I think that's a fairly tortured interpretation.
You may think so, but SCOTUS doesn't agree, and historically, I don't think the Founders would either.
The plain text concerns the defense of the state, not the home. There's a fairly clear conditional in that sentence, which says the right of the people to bear arms is contingent on the necessity of a militia to our security. You could make an argument that it is (National Guard, Reserves), but I think that obscures the fact that gun ownership is a right today in a different way than it was in 1776.
Actually, given what the founders faced at the hands of the British, militias could not even be formed unless one was able to defend oneself and one's family and property. True, we now have pistols under the pillow instead of rifles above the mantle (well some of us have rifles above mantles as well), the idea of protection from home invasion is the same.
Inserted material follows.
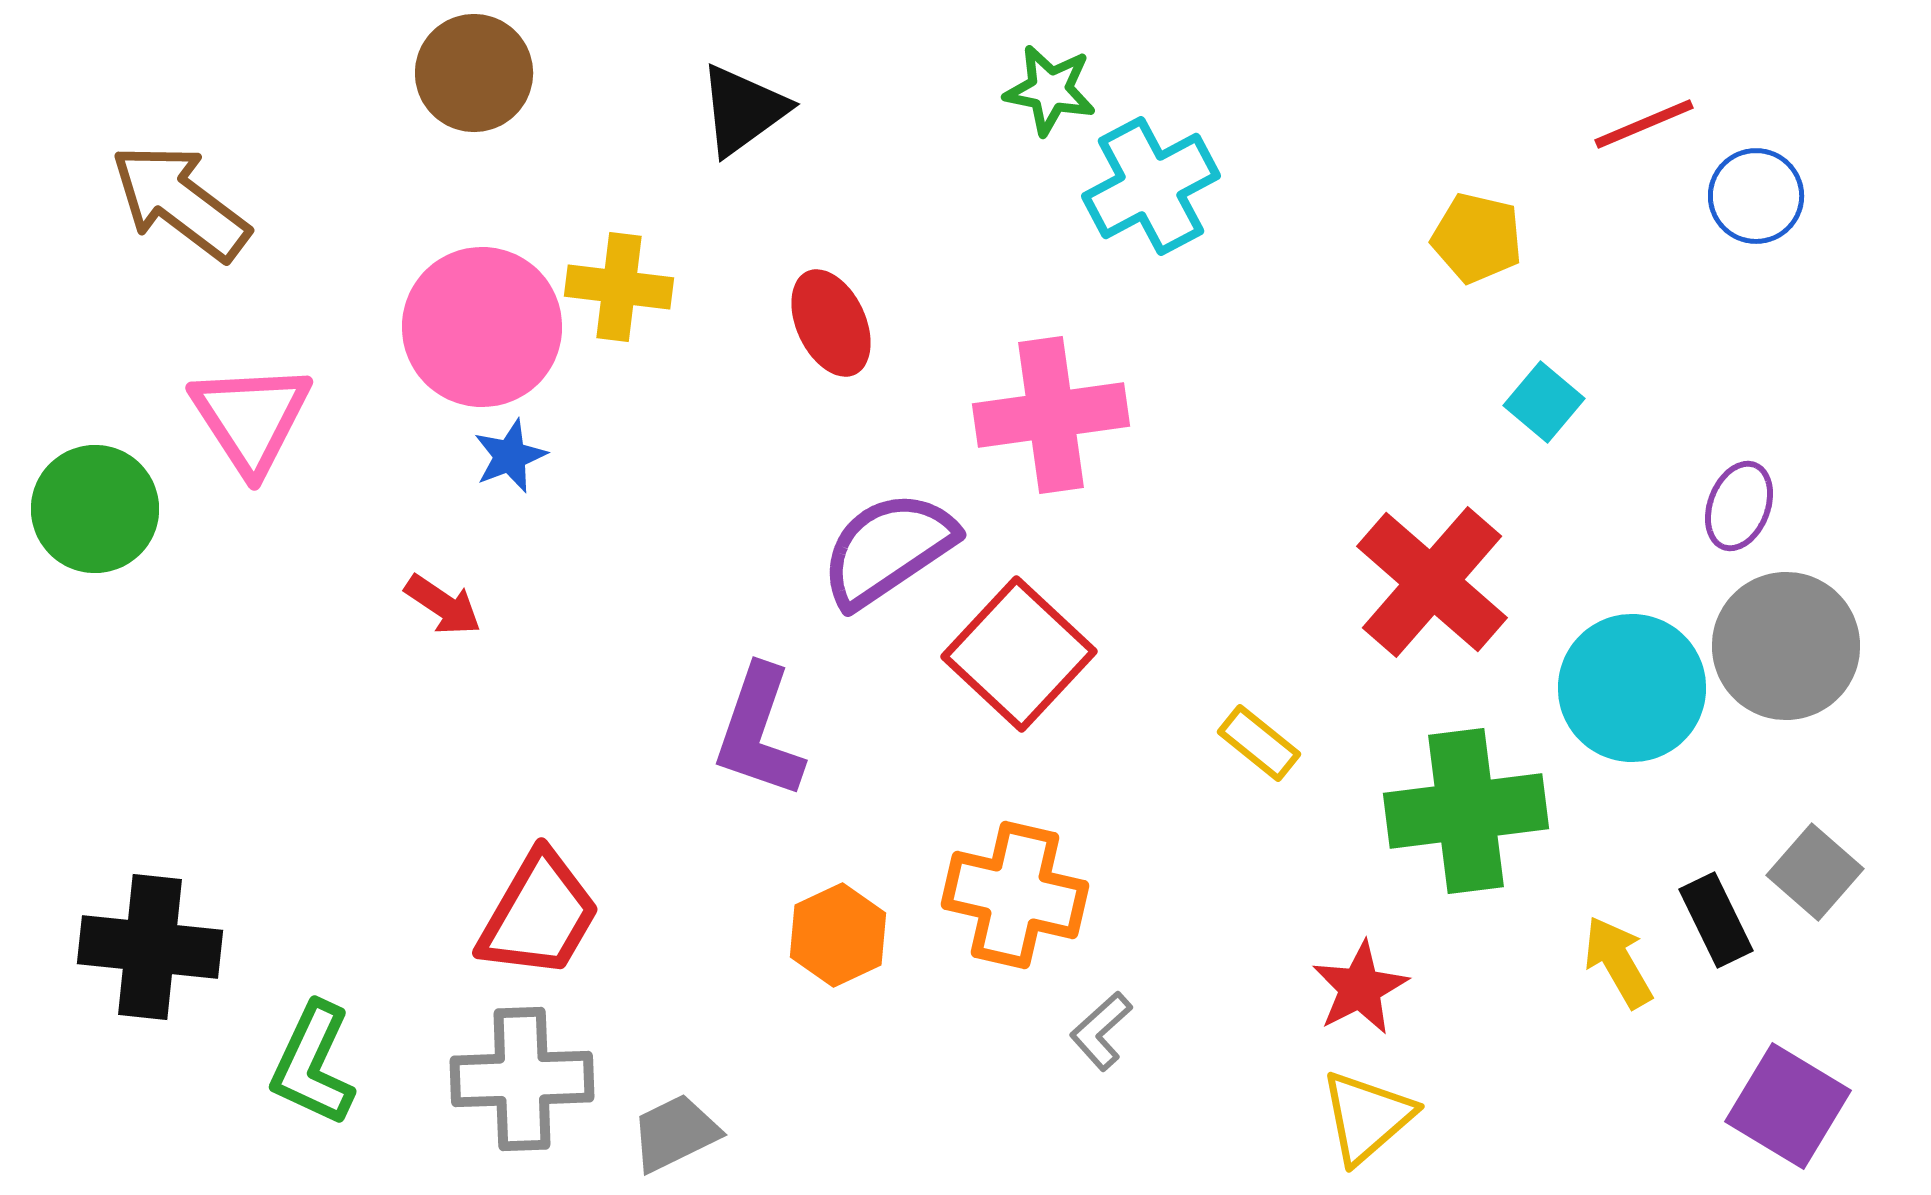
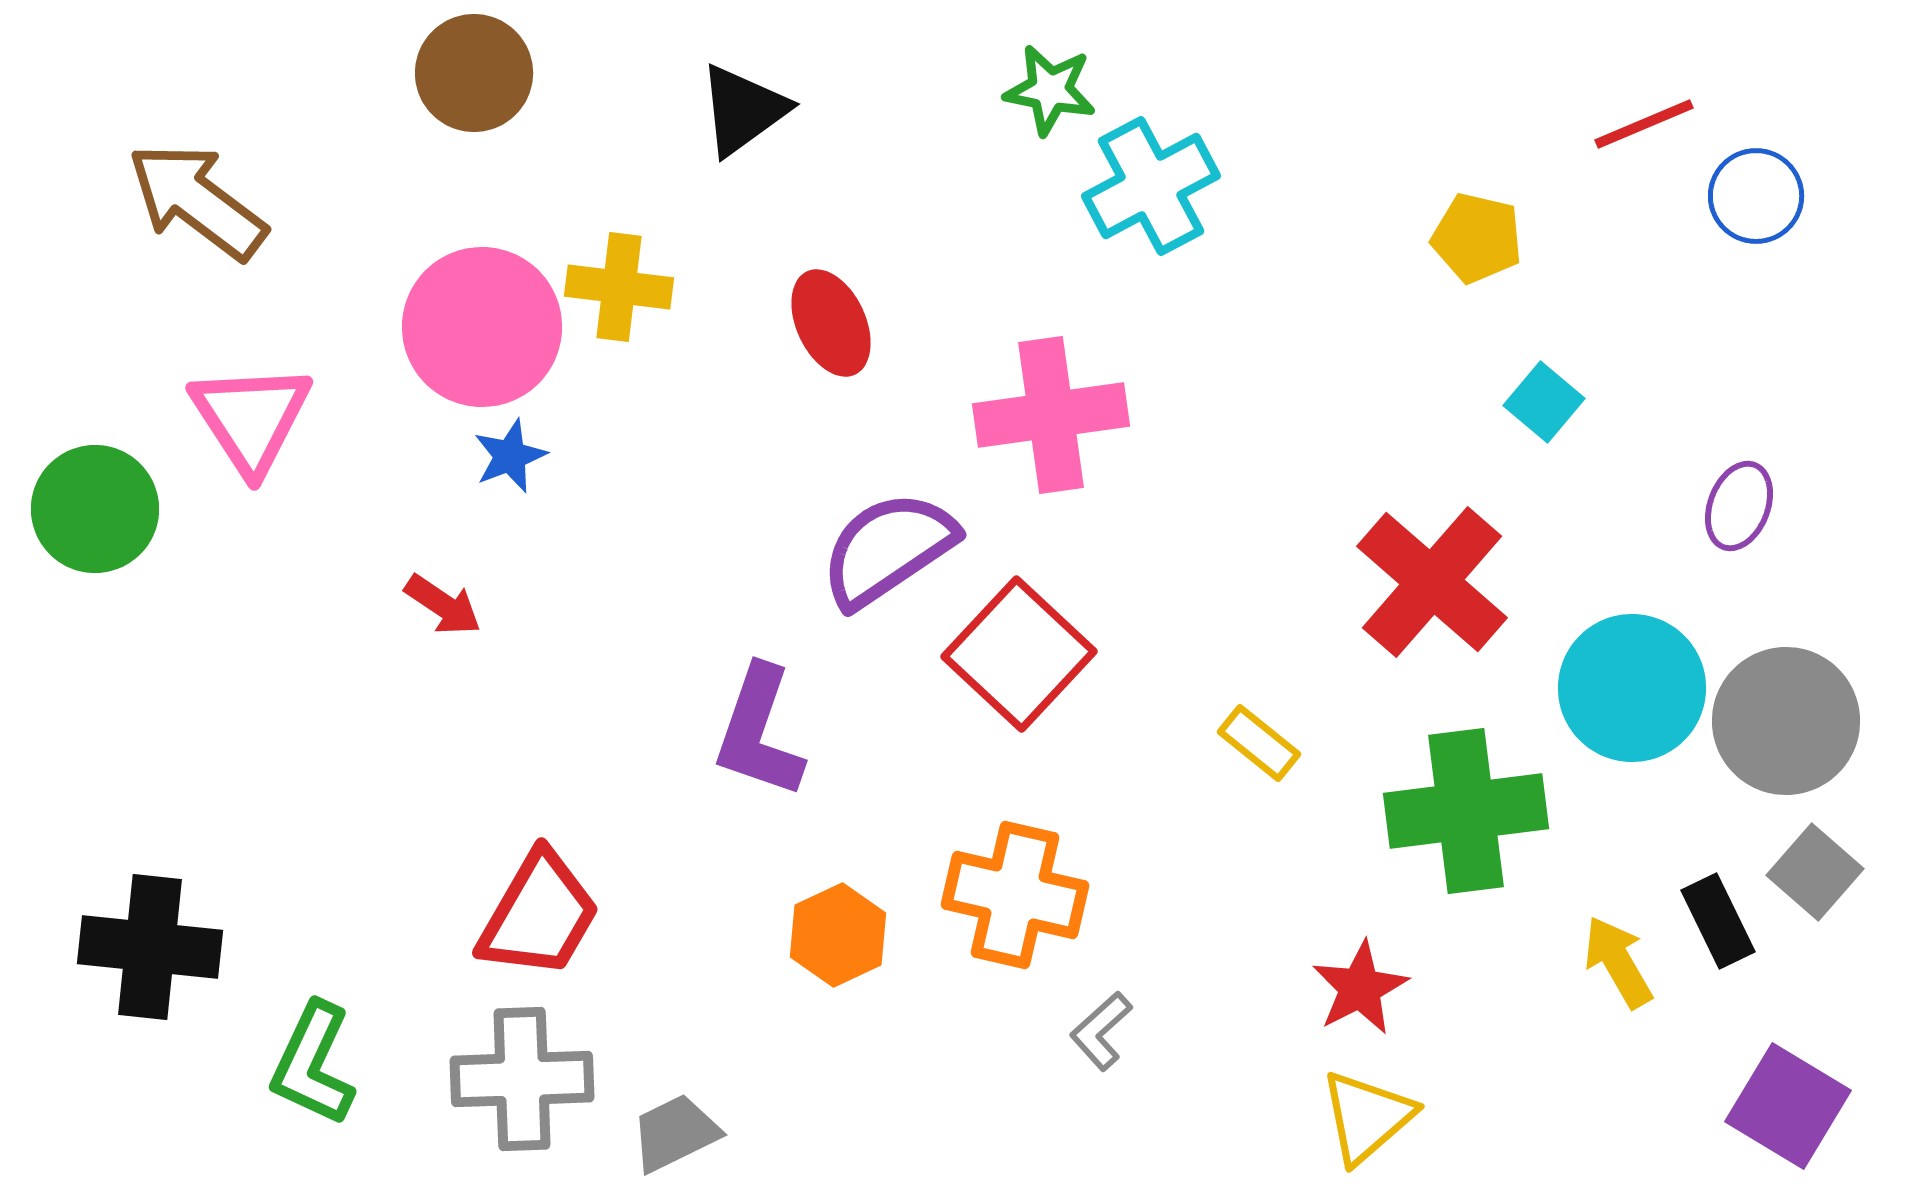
brown arrow: moved 17 px right, 1 px up
gray circle: moved 75 px down
black rectangle: moved 2 px right, 1 px down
Many of the rights in the Bill of Rights are specifically laid out because when British soldiers came into houses they:
Conducted searches and seizures without warrants.
Foraged without compensation.
Seized weapons that could have been used to prevent their entry.
Held people for long durations without charge.
Held people without lawyers.
Forced people to incriminate themselves under duress.
The language says that weapons in the hands of the people are for the protection of the "free State." The keyword here is free, as in liberty. This is not indicating a given government or administration or territory. It is speaking to the concept of a "free State."
If you want the constitution to unequivocally support gun rights, you'll need to change it, as you say, by amendment.
Proverbial you or was that actually directed at me? I'm personally very ambivalent about personal firearms. That doesn't change what I believe the Constitution says, and what SCOTUS has ruled that it does say. I'm not a gun lobbyist. I am not a member of the NRA. While I have been trained to operate firearms safely, I do not want one in my home. It is my right not to bear arms if I don't want to. That being understood, it doesn't change all of what I said above.
The founders wanted us to have guns in our houses ready to be used if necessary.
The point is not that these rights need Constitutional protection to avoid getting trampled by an overzealous government. They do. The point is that we have natural rights to, say, free speech and freedom of religion that would exist whether or not the constitution exists. The constitution protects these rights that already exist, rather than magically granting them to us otherwise unworthy peons.
Yes. I concur. The Founders clearly believed keeping a weapon in the home was an inherent right independent of any State granting it.